En 2015 aparecía igualmente un libro magnífico, editado con su exquisito cuidado habitual por Nórdica, que combinaba las ilustraciones del pintor con una suficiente selección de sus escritos. Era El friso de la vida, cuyo título retomaba el de una serie de cuadros del noruego que presentaban arquetipos, como Arquetipos se llama la exposición a la que nos acabamos de referir. Seleccionados los textos y las pinturas por Victoria Parra y con prólogo de Hilde Boe, El friso de la vida es, en primer lugar, un bello objeto, pero sobre todo nos ofrece la posibilidad de leer en Munch lo que contemplamos y sentimos en sus lienzos, en sus espléndidas xilografías. Protagonista de esa modernidad artística que irrumpe con el paso del siglo XIX al XX y que establece las pautas de lo que posteriormente adquirirá carta de naturaleza, Edvard Munch transita desde el simbolismo y el último impresionismo a formas que prefiguran el mejor expresionismo y preludian la abstracción. Puede que su mayor obsesión sean las personas, los hombres y las mujeres, sus estados de ánimo, sus sentimientos, sus ansiedades, miedos y sueños, pero es, así mismo, un paisajista de una finura deslumbrante, alcanzando piezas de una belleza estremecedora, en ocasiones amenazante, a veces pletórica, radiante.

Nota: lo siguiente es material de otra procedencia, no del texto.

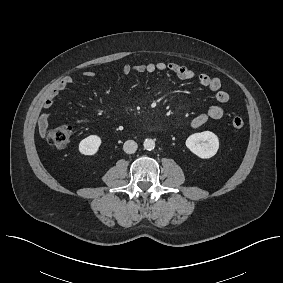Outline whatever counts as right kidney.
I'll use <instances>...</instances> for the list:
<instances>
[{"instance_id": "1", "label": "right kidney", "mask_w": 283, "mask_h": 283, "mask_svg": "<svg viewBox=\"0 0 283 283\" xmlns=\"http://www.w3.org/2000/svg\"><path fill=\"white\" fill-rule=\"evenodd\" d=\"M101 138L97 135H90L80 141L78 150L83 155H94L99 150Z\"/></svg>"}]
</instances>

Marcado desde niño por la enfermedad de su familia, por la muerte de los más queridos, por el miedo a la locura, vivió la bohemia parisina y berlinesa, es decir, participó directamente en la creación del arte nuevo. Sus obras escandalizaron al público de su época, pero hoy todos identificamos sin dudar sus piezas más logradas. Era capaz de pintar Pubertad, esa inquietante representación de los miedos, las amenazas, las angustias y la ansiedad de la infancia que da ya paso a la vida adulta, o La niña enferma, o Ansiedad o la patética serie sobre los celos, todos ellos testimonio de su dolorosa intimidad, pero también supo deslumbrarnos con deliciosas composiciones plenas de color como Las niñas en el puente.

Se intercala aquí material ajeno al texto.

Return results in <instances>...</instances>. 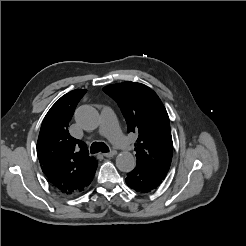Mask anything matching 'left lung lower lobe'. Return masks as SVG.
<instances>
[{
  "label": "left lung lower lobe",
  "mask_w": 246,
  "mask_h": 246,
  "mask_svg": "<svg viewBox=\"0 0 246 246\" xmlns=\"http://www.w3.org/2000/svg\"><path fill=\"white\" fill-rule=\"evenodd\" d=\"M164 178L158 176L144 166L136 165V167L127 174L125 179L127 185L139 193H149L156 189Z\"/></svg>",
  "instance_id": "left-lung-lower-lobe-1"
}]
</instances>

Edvard Munch es el autor de El grito, desde luego, o de la Madonna, la más perfecta representación temprana de la que se convertiría en tópica femme fatale, pero igualmente fue un escritor vigoroso acosado por las fuerzas centrífugas de su época. Es cierto que Munch no se adelantó a su tiempo, como parece que hacen otros destacados creadores, pero pocos como él resumen las encrucijadas del momento y las trasladan con tal maestría y contundencia a su obra. Una obra, sin lugar a dudas, mayor, un jalón inexcusable en ese complejo devenir que nos conduce desde un pasado que casi se antojaba inalterable, a la vorágine de una modernidad que muere, parece ser, de éxito. La vida de Munch se empeña en coincidir casi exactamente con ese periodo fértil, brutal, veloz, decisivo que exige un nuevo arte, una nueva sociedad, otras vidas. Nace en 1863 y muere en 1944, cuando la Segunda Guerra Mundial aún no ha concluido, pero el grito de horror de toda la humanidad ya se ha podido escuchar en todo el orbe. Arquetipos y El friso de la vida dan cuenta de ese recorrido y ofrecen los elementos necesarios para poder comprender ese auténtico aullido, el aullido de Edvard Munch.